The first half – in which Catherine reworks the canon and improves it – began with a deliciously reworded When You’re Good to Mama, from Chicago. It set out the evening’s terms and conditions. This is Alcorn’s world, her happy place. We are living in it, and we are happy too.

Take Your Mama Out (a Scissor Sisters classic) bounced along with the kind of infectious, glittery energy that makes you want to ring your mother and apologise for everything, and Pink Ginger Club took Chappell Roan’s brilliant anthem and landed it like a perfectly aimed arrow to the heart.
Then the room held its breath as Leonard Cohen’s Tower of Song, was quietly delivered through the one and only iOTA, who joined Alcorn as special guest and proved once again that he’s on a different plane. The arrangement was muscular and tender in equal measure, Cohen’s wry, weary grandeur given new oxygen by two performers who understand that great songs are not performed so much as inhabited.
The Alcorn-iOTA duet on Suzi Quatro’s Klondike Kate was a masterclass in controlled mayhem: two singers who trust each other, playing, pushing, and clearly having a magnificent time. And their new original, Isn’t It Time, closed the half with something genuinely surprising: a song that felt like it had always existed.
After refuelling and a warm-down, the second half opened, appropriately, with Elton’s The Bitch is Back and Alcorn wearing the song as if she’d had it tailored for the evening. The confidence of the band and its mistress became obvious in the “What do you want to hear?” that followed. Verses, fragments, teasers (John Farnham’s You’re The Voice, for instance). Dolly and Miley in a Jolene/Nothing Breaks Like a Heart family mashup was clever, the emotional register shifting beneath before we’d quite noticed it happening.

Blondie’s One Way or Another arrived with all its original menace restored, followed by Brandi Carlile’s The Joke – where Alcorn reminded everyone in the room why she’s a serious, considerable vocal talent. The song demands everything. She gave it everything and then, apparently having more in reserve, gave it a little more.
Dancing on My Own (Robyn) closed the set proper with the kind of communal, euphoric, slightly tearful energy that only the very best pop songs in the very best rooms can generate.

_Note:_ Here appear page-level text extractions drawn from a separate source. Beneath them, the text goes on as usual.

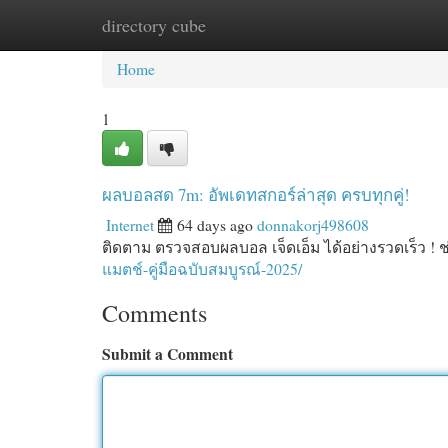
directory cube
Home
New Site Listings
Add Site
Cat
Home
1
ผลบอลสด 7m: อัพเดทสกอร์ล่าสุด ครบทุกคู่!
Internet
64 days ago
donnakorj498608
ติดตาม ตรวจสอบผลบอล เจ็ดเอ็ม ได้อย่างรวดเร็ว !
แมตช์-คู่มือฉบับสมบูรณ์-2025/
Comments
Submit a Comment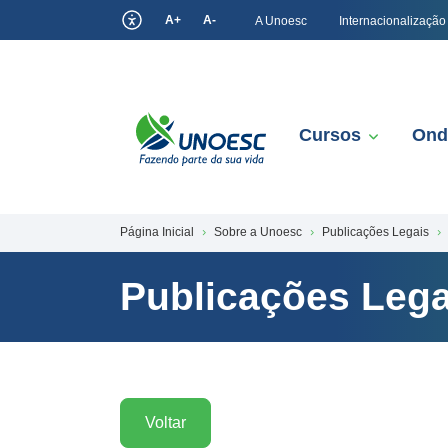
A+
A-
A Unoesc
Internacionalização
Cursos
Ond
Página Inicial
Sobre a Unoesc
Publicações Legais
Publicações Lega
Voltar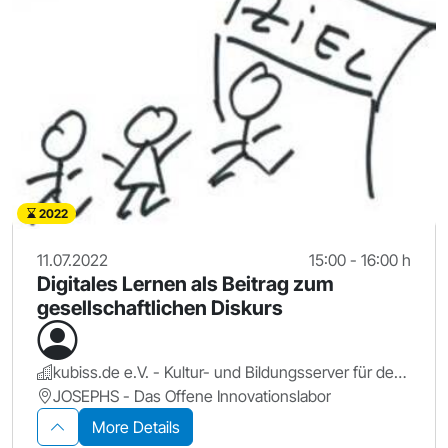
2022
11.07.2022
15:00 - 16:00 h
Digitales Lernen als Beitrag zum
gesellschaftlichen Diskurs
kubiss.de e.V. - Kultur- und Bildungsserver für den Großraum Nürnberg
JOSEPHS - Das Offene Innovationslabor
More Details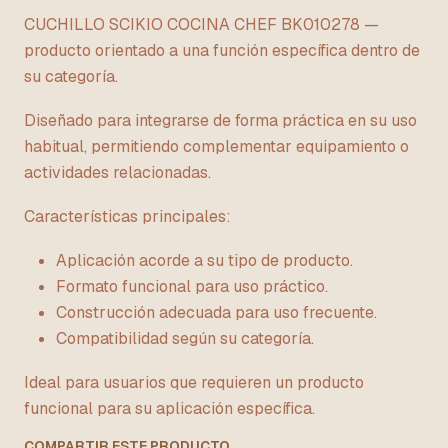
CUCHILLO SCIKIO COCINA CHEF BK010278 —
producto orientado a una función específica dentro de
su categoría.
Diseñado para integrarse de forma práctica en su uso
habitual, permitiendo complementar equipamiento o
actividades relacionadas.
Características principales:
Aplicación acorde a su tipo de producto.
Formato funcional para uso práctico.
Construcción adecuada para uso frecuente.
Compatibilidad según su categoría.
Ideal para usuarios que requieren un producto
funcional para su aplicación específica.
COMPARTIR ESTE PRODUCTO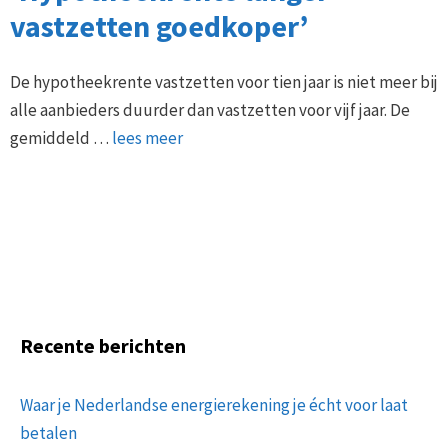
vastzetten goedkoper’
De hypotheekrente vastzetten voor tien jaar is niet meer bij
alle aanbieders duurder dan vastzetten voor vijf jaar. De
gemiddeld …
lees meer
Recente berichten
Waar je Nederlandse energierekening je écht voor laat
betalen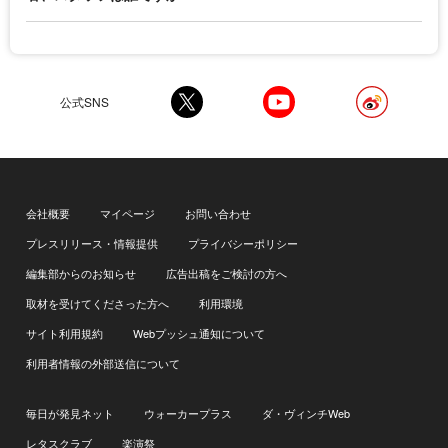
公式SNS
会社概要
マイページ
お問い合わせ
プレスリリース・情報提供
プライバシーポリシー
編集部からのお知らせ
広告出稿をご検討の方へ
取材を受けてくださった方へ
利用環境
サイト利用規約
Webプッシュ通知について
利用者情報の外部送信について
毎日が発見ネット
ウォーカープラス
ダ・ヴィンチWeb
レタスクラブ
楽演祭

Encoring with Waterfalls. Of course, it had to be Waterfalls. Don’t go chasing them. We didn’t need to. Everything was right there, in the room, on our street, on the night.
Alcorn’s next show is July 24. Surprise guest still a surprise. Tickets via catherinealcorn.com. Commentators will still be commenting. But this is the cost-of-living and anxiety meds relief we need. Go. Get your tickets. You’re welcome.